Is every geodesic-preserving diffeomorphism an isometry?
Let $M$ be a closed $n$-dimensional Riemannian manifold.
Let $f:M \to M$ be a diffeomorphism and suppose that for every (parametrized) geodesic $\gamma$, $f \circ \gamma$ is also a (parametrized) geodesic.
Must $f$ be an isometry?
An equivalent condition on $f$ is that $\nabla df=0$ where $\nabla=\nabla^{T^*M} $ $ \otimes \nabla^{f^*TM}$ is the relevant tensor product connection.
Note that this equivalent assumption implies that $df$ has constant singular values, and in particular that the Jacobian $\det(df)$ is constant, hence it must be $1$ (since $f$ was assumed to be a diffeomorphism.) Thus $f$ is volume-preserving.
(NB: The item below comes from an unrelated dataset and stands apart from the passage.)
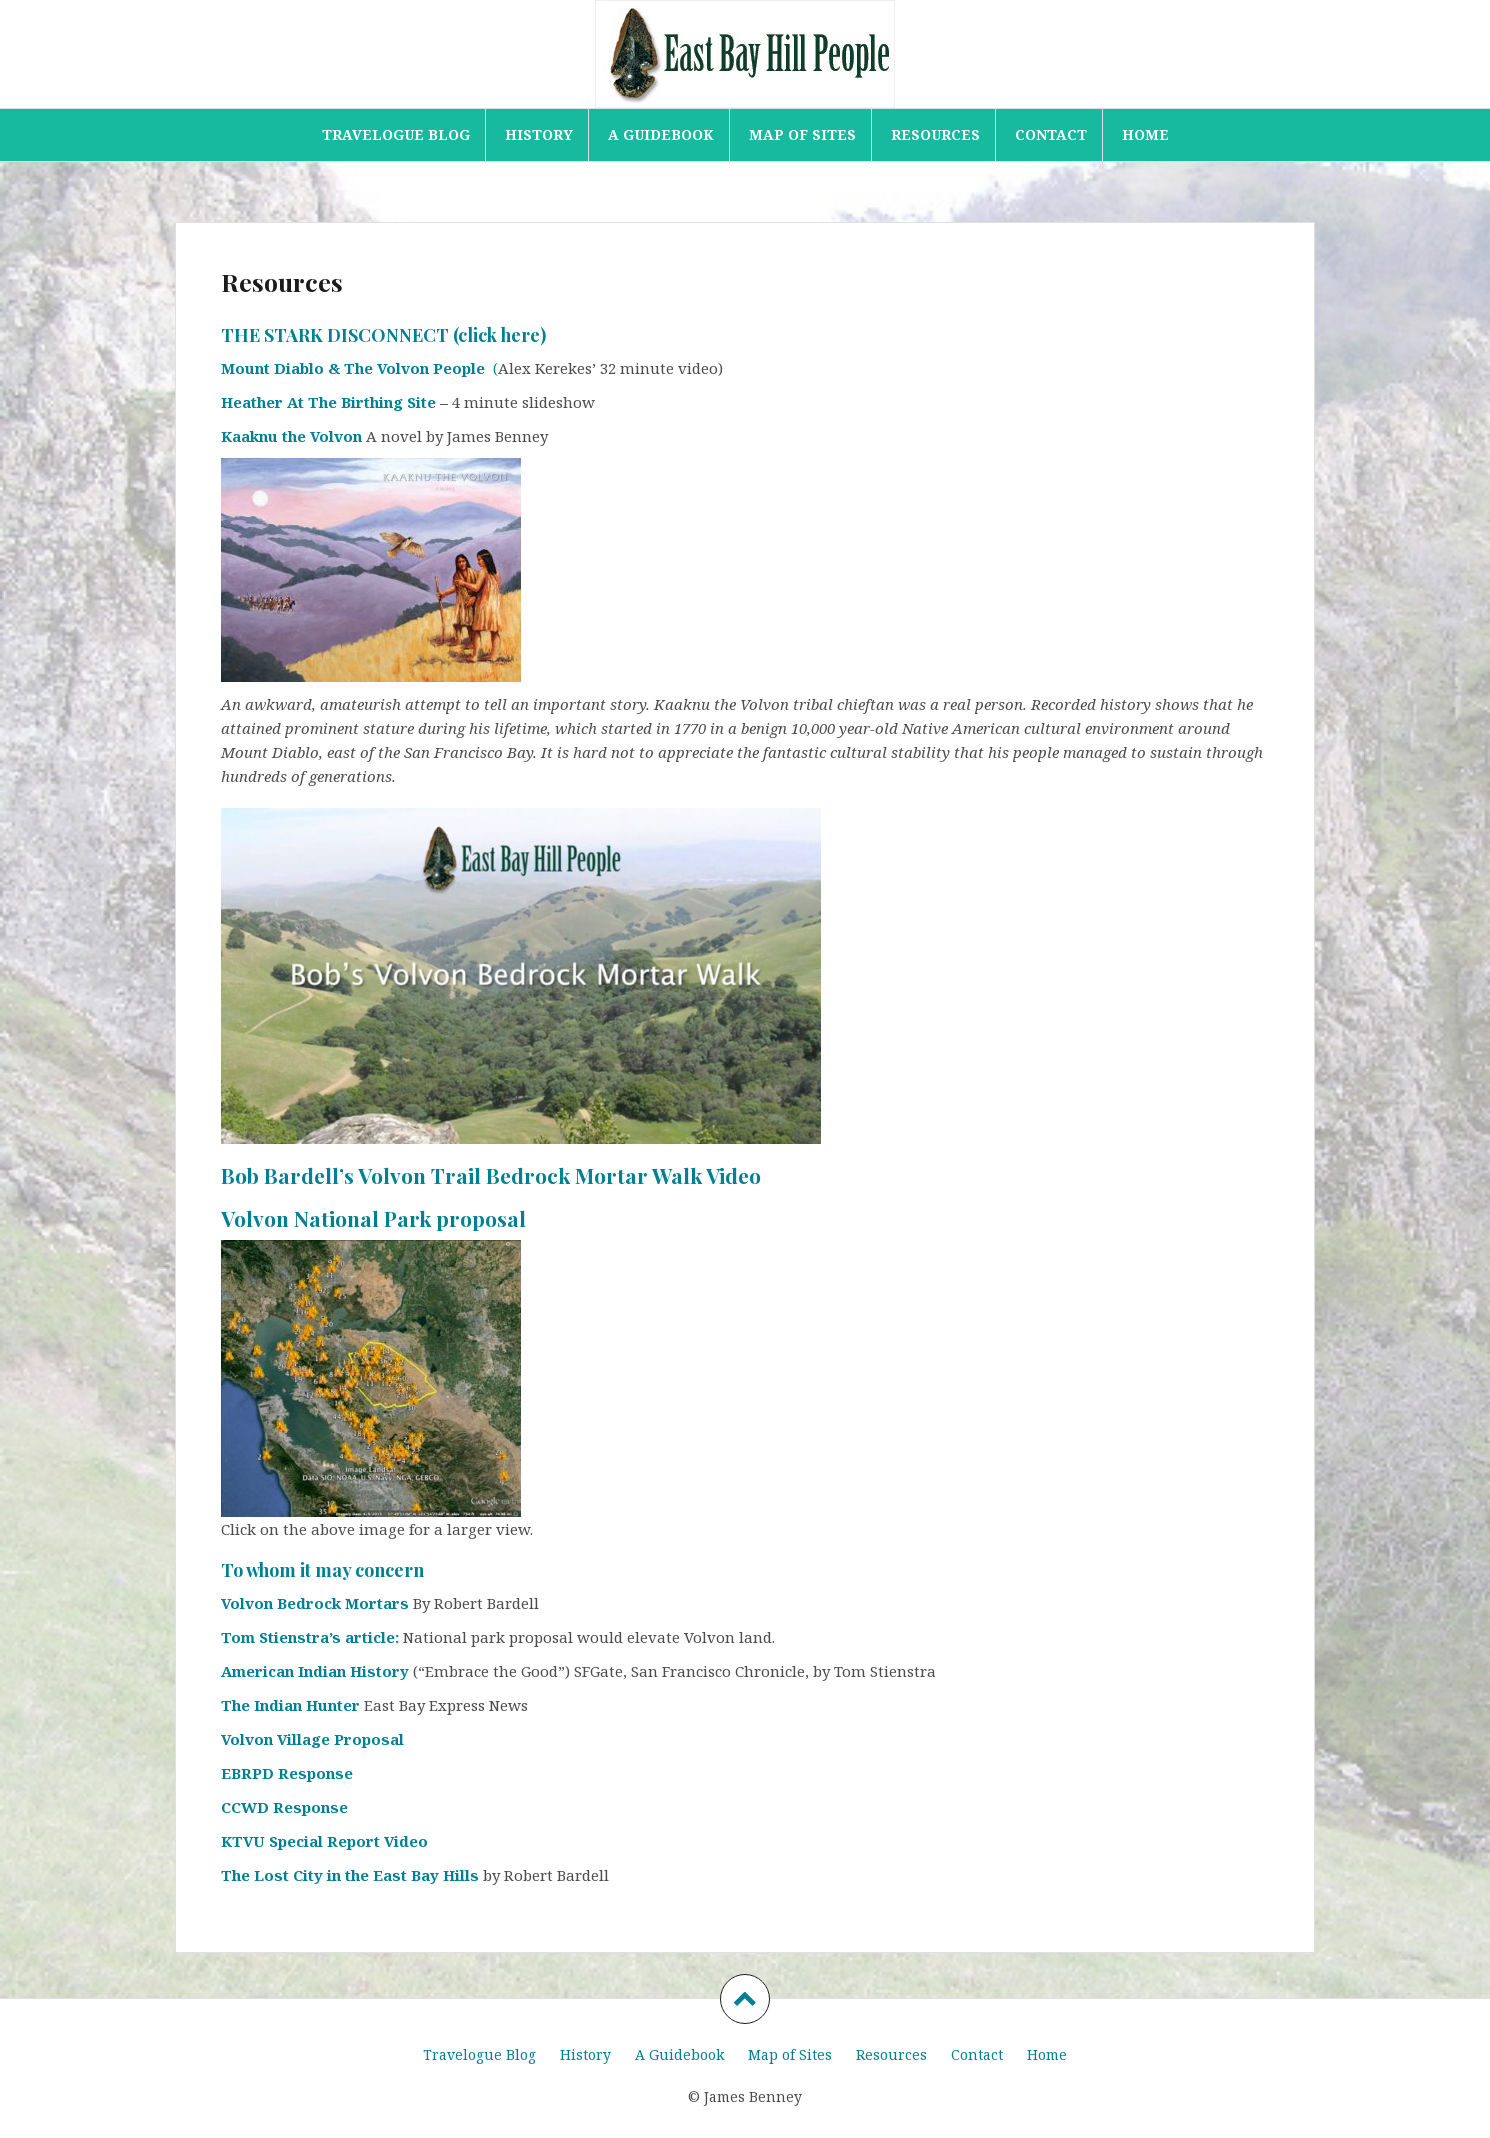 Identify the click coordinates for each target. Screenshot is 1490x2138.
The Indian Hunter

This can certainly be false for manifolds with nonempty boundary in general, as the following example shows:
Let $0<a<b$, and set $ M=D_{a,b}=\biggl\{(x,y) \,\biggm | \, \frac{x^2}{a^2} + \frac{y^2}{b^2} \le 1 \biggr\} $ to be the ellipse with diameters $a,b$, endowed with the standard Euclidean metric (induced by $\mathbb{R}^2$). Then there exists $A \in \operatorname{SL}_2(\mathbb R) \setminus \operatorname{SO}(2)$ such that $AD_{a,b}=D_{a,b}$, and $A$ clearly preserves geodesics (it maps straight lines to straight lines.)
Indeed one can take $A$ to be of the form $$ A =A_{\theta}:= \begin{pmatrix} a& 0 \\ 0 & b \end{pmatrix} \begin{pmatrix} \cos\theta & -\sin\theta \\ \sin\theta & \cos \theta \end{pmatrix}\begin{pmatrix} 1/a& 0 \\ 0 & 1/b \end{pmatrix}= \begin{pmatrix} \cos\theta & -\frac ab \sin\theta \\ \frac ba \sin\theta & \cos \theta \end{pmatrix}. $$
For $M=\mathbb{S}^n $ the answer is positive, by this answer here.
No. As a counterexample, take the torus $\mathbb{T}^n=\mathbb{R}^n/\mathbb{Z}^n$ where $\mathbb{R}^n$ is endowed with the Euclidean metric. Since linear maps preserve geodesics in $\mathbb{R}^n$, $GL(n,\mathbb{Z})$ acts by geodesic-preserving diffeomorphisms on $\mathbb{T}^n$, and many of these are not isometries. For example, consider the map $\mathbb{T}^2\to\mathbb{T}^2$ defined by $(x,y)\mapsto(x,x+y)$ modulo $1$.
Qualitatively speaking, the requirements on $f$ do not constrain the shear components of $df$, though I suppose there may be global or even local obstructions to the existence of such shear maps.